(Records from a dataset)
=====

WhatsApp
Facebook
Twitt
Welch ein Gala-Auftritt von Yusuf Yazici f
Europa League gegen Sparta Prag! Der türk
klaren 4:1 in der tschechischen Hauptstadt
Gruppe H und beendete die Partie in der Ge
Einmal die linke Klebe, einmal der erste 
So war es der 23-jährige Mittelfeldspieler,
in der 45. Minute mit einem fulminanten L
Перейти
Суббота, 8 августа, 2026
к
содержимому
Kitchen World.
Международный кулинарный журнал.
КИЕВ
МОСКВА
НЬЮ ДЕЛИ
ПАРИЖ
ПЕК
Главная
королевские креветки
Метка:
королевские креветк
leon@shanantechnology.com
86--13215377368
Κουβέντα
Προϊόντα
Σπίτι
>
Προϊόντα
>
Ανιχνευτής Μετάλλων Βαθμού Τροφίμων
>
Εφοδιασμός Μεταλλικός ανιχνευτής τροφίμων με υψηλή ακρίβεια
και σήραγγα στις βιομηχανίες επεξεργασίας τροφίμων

=====

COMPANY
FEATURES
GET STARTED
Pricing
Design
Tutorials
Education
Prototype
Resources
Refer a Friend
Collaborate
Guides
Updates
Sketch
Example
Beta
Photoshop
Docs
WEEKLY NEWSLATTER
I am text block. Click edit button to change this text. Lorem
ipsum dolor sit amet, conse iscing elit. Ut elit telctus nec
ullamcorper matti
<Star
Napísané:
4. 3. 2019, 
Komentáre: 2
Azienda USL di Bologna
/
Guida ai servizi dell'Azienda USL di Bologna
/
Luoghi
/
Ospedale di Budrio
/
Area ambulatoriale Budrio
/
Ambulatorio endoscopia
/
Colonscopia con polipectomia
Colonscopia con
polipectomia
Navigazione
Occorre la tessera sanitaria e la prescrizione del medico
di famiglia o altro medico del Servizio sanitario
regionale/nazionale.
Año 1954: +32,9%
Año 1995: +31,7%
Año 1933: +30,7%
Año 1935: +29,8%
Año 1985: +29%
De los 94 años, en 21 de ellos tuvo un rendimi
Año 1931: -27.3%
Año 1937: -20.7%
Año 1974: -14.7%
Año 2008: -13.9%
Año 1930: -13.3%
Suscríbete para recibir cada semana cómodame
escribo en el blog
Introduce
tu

=====

Find the lines in the records that include the string "Colonscopia", and reply with how many there are, nothing more.

2